Top of RECORDS FOR THE EXERCISE
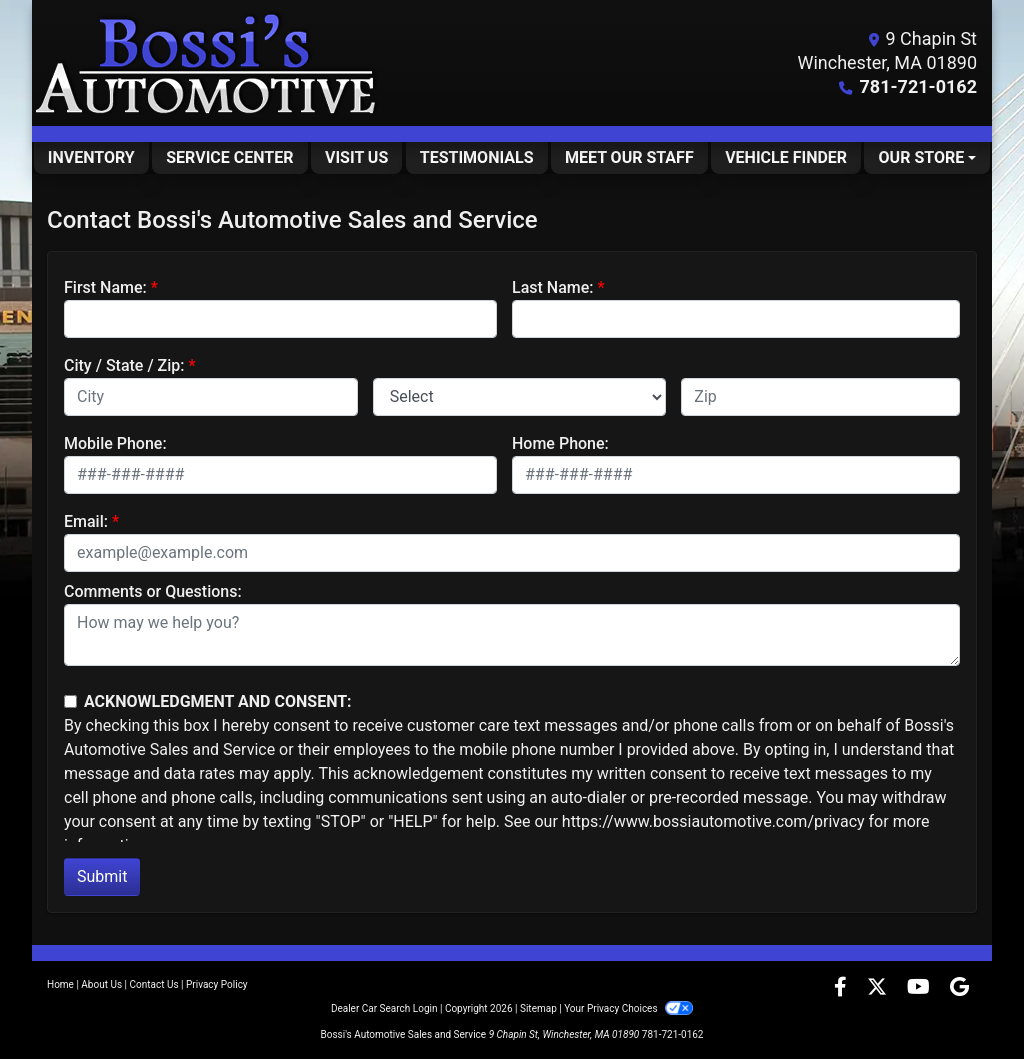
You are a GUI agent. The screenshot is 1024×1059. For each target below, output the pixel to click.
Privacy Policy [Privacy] (217, 984)
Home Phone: (560, 443)
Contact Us (154, 984)
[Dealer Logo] (207, 63)
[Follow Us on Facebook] (842, 988)
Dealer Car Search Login (384, 1008)
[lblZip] (820, 397)
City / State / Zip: (124, 365)
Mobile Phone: (115, 443)
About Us (101, 984)
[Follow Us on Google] (959, 988)
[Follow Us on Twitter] (879, 988)
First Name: (105, 287)
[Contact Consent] (70, 701)
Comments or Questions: (153, 591)
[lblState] (520, 397)
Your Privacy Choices (628, 1008)
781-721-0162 (918, 86)
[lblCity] (211, 397)
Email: (86, 521)
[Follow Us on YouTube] (920, 988)
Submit (102, 876)
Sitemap (538, 1008)
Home (60, 984)
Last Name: (553, 287)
Bottom of RECORDS FOR THE EXERCISE
REQUIREMENT
Up to and including the last line of the listing above, copy exactly every line from the one that contains "Your Privacy Choices (628, 1008)" onward; leave out all others.

ANSWER SECTION
Your Privacy Choices (628, 1008)
781-721-0162 (918, 86)
[lblCity] (211, 397)
Email: (86, 521)
[Follow Us on YouTube] (920, 988)
Submit (102, 876)
Sitemap (538, 1008)
Home (60, 984)
Last Name: (553, 287)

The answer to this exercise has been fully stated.